2.5 easy route to virtual servers
As all the application code is on one location, we can put application server tiers on virtual servers.

2.6 easy to expand capacity
It is much easy to add a new node to expand capacity for the shared application file system with small or no downtime.

3. Disadvantages for the shared application file system
Only concern is that as the codebase is on the shared storage media, in case the shared storage media fails, the whole system gone. As we are not using the local disk for the application codebase now, storage media failure will create a problem too.

4. Concerns
4.1 NFS mount is slower for running rm and tar commands. However, we only need to run these commands during cloning or server migration. For the cloning part, as we only need to run from one node rather than from four nodes, the slowness is not a problem.

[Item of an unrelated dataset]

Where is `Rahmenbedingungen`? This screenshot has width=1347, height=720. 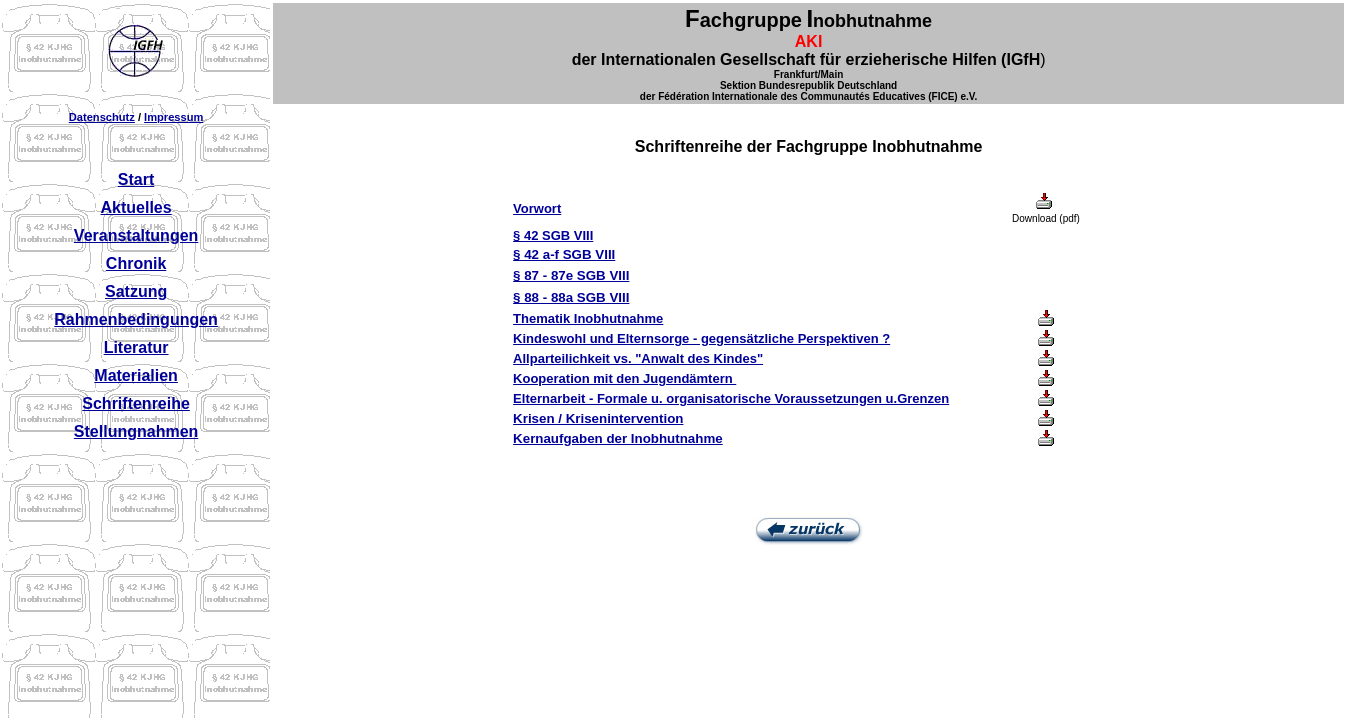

4.2 Cloning before PROD got shared application file system implementation
We will keep the original mounting points. In case we need to clone DEV/INT/GOLD, we will follow the current procedure. After PROD implementation, we will update the clone procedure.

5. pre-requisites
5.1 need new shared mounting point: /mnt/appldev, /mnt/applmgr, /mnt/applprod etc with a disk space size of 75GB for each environment.
5.2 create appldev, applmgr, applprod user on current web/forms tier
5.3 create /opt/oracle/appldev, applmgr, applprod on all apps nodes.

6. plan
After the pre-requisites met, we can begin the implementation. For PTCH, I spent about 13 hours. We could shorten the downtime more. Also, we do not need to shutdown database. We also have easy fall back plan in case the shared application file system approach does not work.

We will start from DEV and then GOLD. Let us test it on GOLD for about 2 months before migrating into PROD. As we do not have any code changes, we do not need a full cycle for testing.

Some background: web/forms/MWA tier: two nodes; concurrent manager/admin server: tow nodes; RAC database: two nodes.